March 9, 2017

Security for Costs - RBS Rights Issue Litigation (High Court)

RBS Rights Issue Litigation: Judge considers ordering disclosure third party funders' details/insurance arrangements ahead of security for costs application

The defendants' costs in this case (which is the subject of a Group Litigation Order) have so far exceeded £100 million. They sought disclosure of the names of the claimants' commercial funders and details of any ATE insurance in advance of a threatened application for security for costs, when a trial is imminent. The claimants argued that the defendants should have a settled intention to apply for security for costs and have some realistic prospect of success in such application. Hildyard J held as follows:

(1) Information about the funders should be ordered.

There was no dispute that the claimants were being financed by commercial third party funders and those funders had a measure of control over and/or prospect of benefit from the proceedings. It is clear that the court has jurisdiction to order disclosure about third party funders. The judge rejected an argument that, in order to succeed, the defendants should have unequivocally determined to bring an application for security for costs once the details are revealed: "I agree, however, that the applicant must, at least, demonstrate that its putative application for security is a real possibility on realistic grounds, and not one simply posited as a possibility for some tactical purpose without any real intention of pursuing it".

The judge went on to hold that: "In my view, the critical question for present purposes is whether, even if in other circumstances security might be ordered, were an application to be made now, it is already clear beyond sensible argument that an order (a) would not provide any fair, real choice to the respondents to it; and (b) cannot properly be accommodated within the existing trial timetable without unjust disruption to the Claimants. This is a high hurdle". On the facts of the case, it could not be said that the funders would necessarily be confronted unfairly with "an unreal choice" (as to whether to put up security and continue with their action or withdraw the claim), notwithstanding the lateness of the application. In any event, it was only information, and not security, which was being sought at this stage.

(2) However, information about the ATE insurance policy should not be ordered.

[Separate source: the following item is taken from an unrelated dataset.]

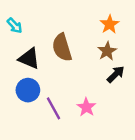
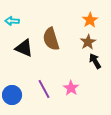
cyan arrow: (15, 26) -> (12, 21), turned 136
black arrow: (116, 74) -> (95, 61), turned -77
blue circle: (28, 90) -> (12, 95), moved

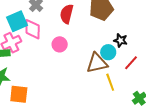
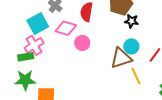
pink diamond: (33, 29) -> (66, 28), moved, turned -70
black star: (120, 40) -> (131, 21), moved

Although there is conflicting prior caselaw on the point, the judge relied on XYZ v Various Claimants (PIP Breast Implant Litigation)  to hold that the court does have power under CPR r3.1 (case management powers) to order disclosure of an ATE policy when that disclosure is necessary to enable the court proportionately and efficiently to exercise its case management function. Although there were various factors which made the ATE policy in this case potentially relevant in the context of case management (eg the claimants had previously relied on the ATE cover which they asserted was in place in order to encourage the court to make a GLO), the judge declined to exercise his discretion to order disclosure. That was because "the case management characterisation and rationale is still ancillary to enforcement; and the true or at least primary objective is demonstrated by the form of order sought, which is premised not on the documents being needed for case management purposes, but only that there are efficiencies in making the Claimants determine now their defence to an uncertain application for security which may not be pursued anyway and further or alternatively may be demonstrated (by reference, for example, to the position of the funders) to be unwarranted. I do not think it would be right to exercise case management powers to put the Claimants to an election in respect of a potential application for security for costs to which there may well be other answers, and to which the ATE policy may not be a complete answer anyway".

CPR r18 provides that the court may order a party to clarify "any matter which is in dispute in the proceedings". In XYZ, it was concluded that there was no jurisdiction under CPR r18 to order disclosure of a party's insurance arrangements ("The insurance position of the defendant is not a matter in dispute in these proceedings"). Here, Hildyard J agreed that an ATE policy is unlikely to be disclosable under CPR r18 but held the court's power to order disclosure is not excluded where that is expedient and necessary for the purposes of case management: "for example, where the ATE policy has been deployed in the course of the proceedings whereby to influence or impact on a decision (procedural or otherwise) such as it has been in the present case". However, for the reasons given above, the judge declined to exercise his discretion to grant the order.

Finally, the judge also rejected an argument that an ATE policy is privileged from disclosure because the policy is taken out for the dominant purpose of conducting litigation and/or it is likely to reflect legal advice given as to prospects and tactics: "In my view, it is unlikely that privilege attaches to an ATE policy as such on either ground (litigation or advice), except to the extent …. that parts of a policy (such as, possibly, the amount of premium..) may attract legal advice privilege and require redaction on the basis that the relevant part might allow the reader to work out what legal advice had been given".

COMMENT: The judge's comments about XYZ in relation to CPR r18 are interesting, especially given the difficulties of convincing a court to exercise its discretion under CPR r3.1. Prior to that decision, it had been held in Harcourt v Griffin, that CPR r18 was wide enough to cover the provision of information regarding the defendant's insurance cover, but the opposite view was reached in West London Pipeline v Total. The issue has not yet come before the Court of Appeal, though.